WORK REQUIRED
The required answer is each line in the entries below where "beta" occurs.

(Saved entries)
━━━━━━

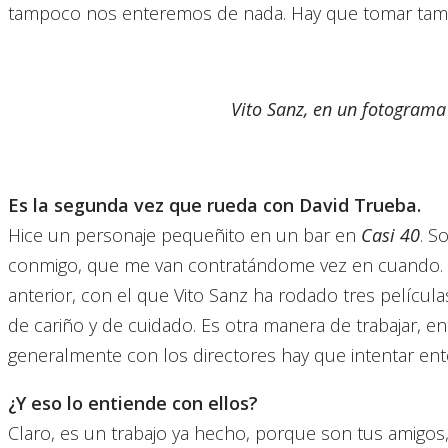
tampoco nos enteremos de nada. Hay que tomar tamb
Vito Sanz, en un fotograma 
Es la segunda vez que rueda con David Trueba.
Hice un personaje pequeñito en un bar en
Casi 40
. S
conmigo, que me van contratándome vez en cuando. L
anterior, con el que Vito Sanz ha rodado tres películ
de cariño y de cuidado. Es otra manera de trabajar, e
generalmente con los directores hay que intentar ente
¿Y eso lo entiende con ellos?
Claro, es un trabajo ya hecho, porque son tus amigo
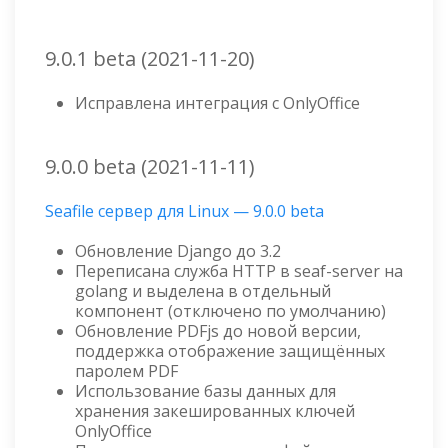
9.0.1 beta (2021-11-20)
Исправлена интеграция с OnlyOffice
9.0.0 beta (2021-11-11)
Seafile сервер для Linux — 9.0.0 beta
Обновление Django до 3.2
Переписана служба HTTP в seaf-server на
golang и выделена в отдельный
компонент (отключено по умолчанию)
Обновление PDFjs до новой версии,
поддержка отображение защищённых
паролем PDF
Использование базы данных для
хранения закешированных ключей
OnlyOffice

━━━━━━

OUTPUT OF THE EXERCISE
9.0.1 beta (2021-11-20)
9.0.0 beta (2021-11-11)
Seafile сервер для Linux — 9.0.0 beta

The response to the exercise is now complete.